Reading in the data, I chose to omit Element, Domain, and Unit as they are the same for every data point. I also eliminated all of the "Code" variables, as they are either redundant, or not useful to work with.
```{r}
#| label: Showing how I found unique data
Area <- select(birds,"Area")
num_areas <- unique(Area)
num_areas
Item <- select(birds,"Item")
num_items <- unique(Item)
num_items
```
## Provide Grouped Summary Statistics
I started my analysis of the birds dataset by taking a look at the average and median stock values by year.
```{r}
birds%>%
group_by(Year)%>%
summarise(avg_stocks = mean(Value, na.rm=TRUE),
med_stocks = median(Value, na.rm=TRUE))
```
While this was helpful in showing a general trend for the data over the 58 years, it was very basic. The next step I took was to show the average of each Item(type of bird) across each year. I dropped the median because I felt focusing on average would provide more information.
```{r}
t1<-birds%>%
group_by(Item,Year)%>%
summarise(avg_stocks = mean(Value, na.rm=TRUE))%>%
pivot_wider(names_from = Year, values_from = (avg_stocks))
t1
```
Finally, I wanted to try to focus on a singular Area for the table, so naturally I chose to filter the Area by 'Americas' which had some of the largest numbers and is ugly to look at in the rendering.
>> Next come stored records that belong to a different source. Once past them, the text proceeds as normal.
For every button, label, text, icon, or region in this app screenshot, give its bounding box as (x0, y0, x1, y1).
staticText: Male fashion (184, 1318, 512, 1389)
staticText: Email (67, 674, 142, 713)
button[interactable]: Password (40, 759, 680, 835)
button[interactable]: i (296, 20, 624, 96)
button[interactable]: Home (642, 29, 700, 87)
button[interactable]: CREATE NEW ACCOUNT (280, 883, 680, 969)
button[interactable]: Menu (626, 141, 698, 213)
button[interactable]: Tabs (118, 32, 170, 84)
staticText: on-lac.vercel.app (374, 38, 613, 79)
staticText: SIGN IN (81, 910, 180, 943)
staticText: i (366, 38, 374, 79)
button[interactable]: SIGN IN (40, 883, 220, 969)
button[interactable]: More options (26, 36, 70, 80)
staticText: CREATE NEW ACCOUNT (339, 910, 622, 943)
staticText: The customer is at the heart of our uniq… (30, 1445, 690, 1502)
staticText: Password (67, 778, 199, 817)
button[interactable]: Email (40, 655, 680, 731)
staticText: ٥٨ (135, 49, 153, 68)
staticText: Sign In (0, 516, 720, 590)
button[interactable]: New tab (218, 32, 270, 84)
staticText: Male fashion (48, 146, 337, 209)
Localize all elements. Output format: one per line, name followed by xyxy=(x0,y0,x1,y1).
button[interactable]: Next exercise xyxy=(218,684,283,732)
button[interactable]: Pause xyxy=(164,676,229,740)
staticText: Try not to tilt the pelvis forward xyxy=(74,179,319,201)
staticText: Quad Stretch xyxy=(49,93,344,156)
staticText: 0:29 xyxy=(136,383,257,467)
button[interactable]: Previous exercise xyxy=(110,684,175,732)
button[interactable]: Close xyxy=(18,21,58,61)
However, it was a very complete data point to focus on so it works out.
```{r}
t2<-birds%>%
filter(Area == "Americas")%>%
group_by(Item,Year)%>%
summarise(avg_stocks = mean(Value, na.rm=TRUE))%>%
pivot_wider(names_from = Year, values_from = (avg_stocks))
t2
```
### Explain and Interpret
Taking a look at my initial analysis of the average stock values by year, I can see that the stock values increase over time. When I divided the stock values by bird type, I could see that Chickens, Ducks, and Geese have increased steadily almost every year until plateauing in the 2010s. Pigeons peaked in the 1990s and then have leveled out ever since. Turkeys have been hovering around the same since 1980. When I further narrowed down to just the Americas, I noticed that there are no pigeons. Chickens grew steadily each year. Ducks and Turkeys plateaued around 1990. Geese experienced a peak in 1988-1989, and then dropped significantly, and then leveled off.